Join us for a conversation with Sean Dorney and Jenny Hayward-Jones who will discuss Jenny’s research on the challenges the next generation of leaders in Papua New Guinea will face.

After eight years at the Lowy Institute, Jenny is leaving us so please join us for drinks and canapés after the conversation to farewell her and meet the other members of the Melanesia team who will be continuing the Institute’s work in the region. 

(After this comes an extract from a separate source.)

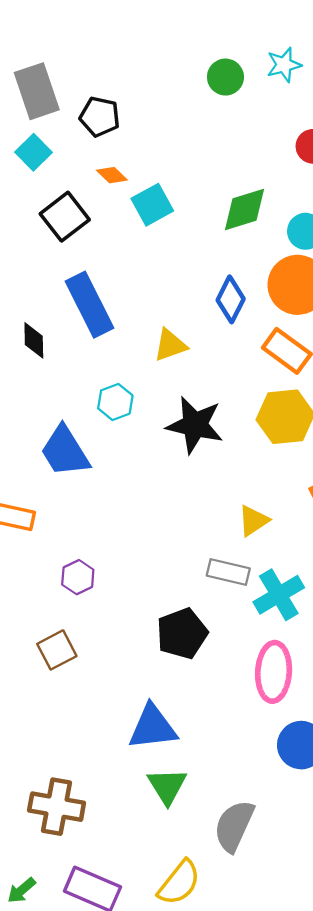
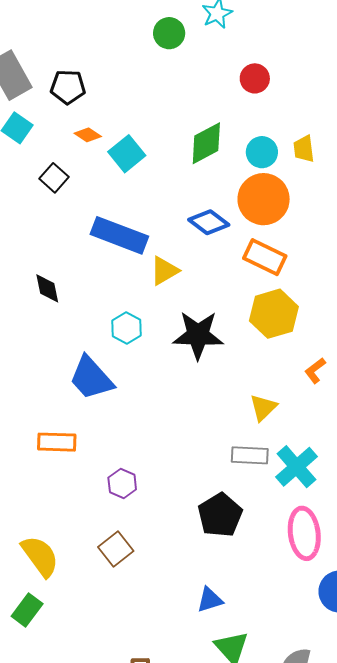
black square: (65, 217) -> (54, 178), size x0.7
blue diamond: (231, 299) -> (209, 222), turned -69
blue rectangle: (90, 305) -> (119, 235), moved, turned -32
blue triangle: (153, 727) -> (210, 600), size x0.6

Sean Dorney is a Nonresident Fellow at the Lowy Institute. After reporting on the Pacific (with a particular focus on Papua New Guinea) for over four decades, Sean left the ABC in August 2014. During his time with the ABC he won a Walkley for his coverage of the Aitape tsunami and was both deported and awarded an MBE by the Papua New Guinean Government. He is the author of a new Lowy Institute Paper, The Embarrassed Colonialist, and of Papua New Guinea: People, Politics and History since 1975 and The Sandline Affair: Politics and Mercenaries and the Bougainville Crisis.
 
Jenny Hayward-Jones is the Director of the Melanesia Program at the Lowy Institute. Jenny manages the Australia-PNG Network and Australia-PNG Emerging Leaders Dialogue, and convenes regular public events on Papua New Guinea. She is also the author of several research papers on Australia’s relations with the Pacific Islands region.